Planning Starts in Kenya for 24-Nation Communications Exercise

Communications experts from 24 nations have gathered in Nairobi December 4-6 to begin initial planning for Africa Endeavor 2008 (AE '08), a collaborative information sharing and military communications interoperability exercise. AE '08 is



By Navy Captain Christine Miller U.S. European Command Public Affairs Office NAIROBI, Kenya Dec 04, 2007
Communications experts from 24 nations have gathered in Nairobi December 4-6 to begin initial planning for Africa Endeavor 2008 (AE '08), a collaborative information sharing and military communications interoperability exercise. AE '08 is scheduled to take place July 2008 in Nigeria.

"Partnership between civilian and military organizations are critical to the success of conducting peace support, fighting terrorism and advancing democracy on the continent of Africa," Michael Rannenberger, U.S. Ambassador to Kenya, told the communicators.

"Only you as communicators recognize the limits of infrastructure in your countries, the lack of capacity and resources as well as the diversity of technology you have within your nations," Rannenberger said.

The conference is being hosted by the Kenya Ministry of Defense. Major General Joseph Kasano, commander, Eastern Region, Kenya Armed Forces, noted that partnership between government and civilian organizations will help ensure peace, political and economic stability through Africa.

"Your work will further the Command Control Communications Information Systems (C3IS) for the African Union and its standby force," the general said. "Your goals to help develop communications standards and promote collaborative information sharing can help to ensure collective security across our continent. Just remember the longest journey starts with the first step."

Several African nations including Botswana, Djibouti, Niger, and Zambia, are joined by Austria, Slovenia, Sweden and Switzerland in planning testing requirements for local-area networks, wide-area networks (LAN/WAN) and Single Channel Radio (SCR) for next year's workshops.

Also in attendance are representatives from the African Union and ECOWAS. The exercise, sponsored by U.S. European Command (EUCOM), is also supported by U.S. Marine Forces Europe (MARFOREUR), U.S. Army Europe (USAREUR), U.S. Air Forces in Europe (USAFE), Combined Joint Task Force-Horn of Africa (CJTF-HOA), the Defense Information Systems Agency (DISA) and Joint Interoperability Test Command. The U.S. Embassy in Kenya also assisted in the planning of the conference.

Lieutenant Colonel Kevin Warthon, U.S. exercise director, outlined several key objectives for the military communicators during the week-long conference in Nairobi. He called for the delegations to establish technical objectives and focus for the 2008 workshop, to refine national, regional and continental African Union Command, Control and Communications Information Systems (C3IS) architecture and to draft the testing procedures and plans for FY-08. He also urged long-range planned.

"Even more importantly, we must initiate strategic planning through 2011," Warthon told the communicators.

AE '08 military communicators say they can point to several real-world missions and successes since the African Endeavor exercises began in 2006. Botswana, Gabon, Mali, Nigeria, Senegal, The Gambia and Uganda participated in the 2006 United Nations Mission in Sudan while Ghana and Guinea were involved in the United Nations Mission for Referendum in Western Sahara.

Collaboration is one of the key objectives of the military information-sharing, and an interoperability workshop is expected to draw together more than 35 nations in the summer of 2008.

"Over the next few months, you must harness the potentials this workshop holds for the African continent," Warthon said. "You must leverage the assets each of your militaries posses and continue to gain insight in as we work toward an integrated continental-wide collaborative architecture network."

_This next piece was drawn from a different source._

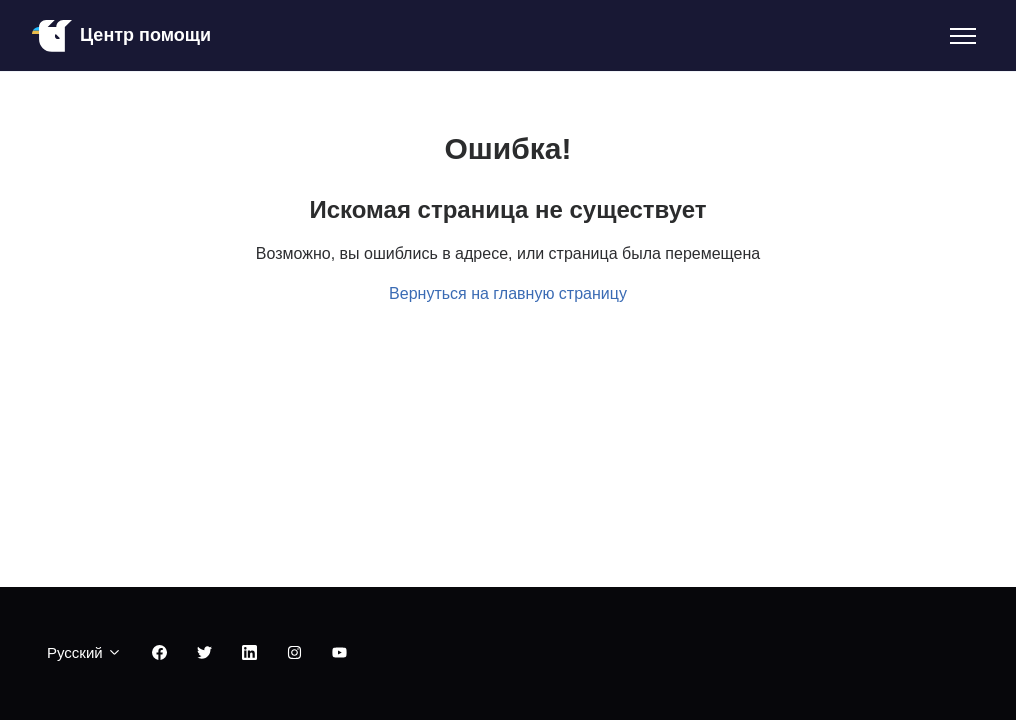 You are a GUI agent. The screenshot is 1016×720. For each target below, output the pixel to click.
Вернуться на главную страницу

The African Union and Africa Endeavor communicators are mutually committed to the success of the Africa Endeavor program. The AU has established seven working groups to address a wide range of issues including doctrine, legal, medical, education and the evaluation of standard operating procedures. Furthermore, the African Union is in the final stages of validating the C3IS standards that have been developed by Africa Endeavor leadership.

The communicators meeting in Kenya spent three days defining requirements and working with the Joint Interoperability Test Command to design tests for the July workshop. In addition, planners have begun to design the test site and discuss logistics ranging from power, cable and infrastructure.

Two future workshops will be hosted by Cameroon and Morocco in February and April 2008.

As the military communicators began their work, Warthon reminded them that each person is a critical "building block" to constructive information sharing and to create the "art of bold vision" to harness vast amounts of solution sets.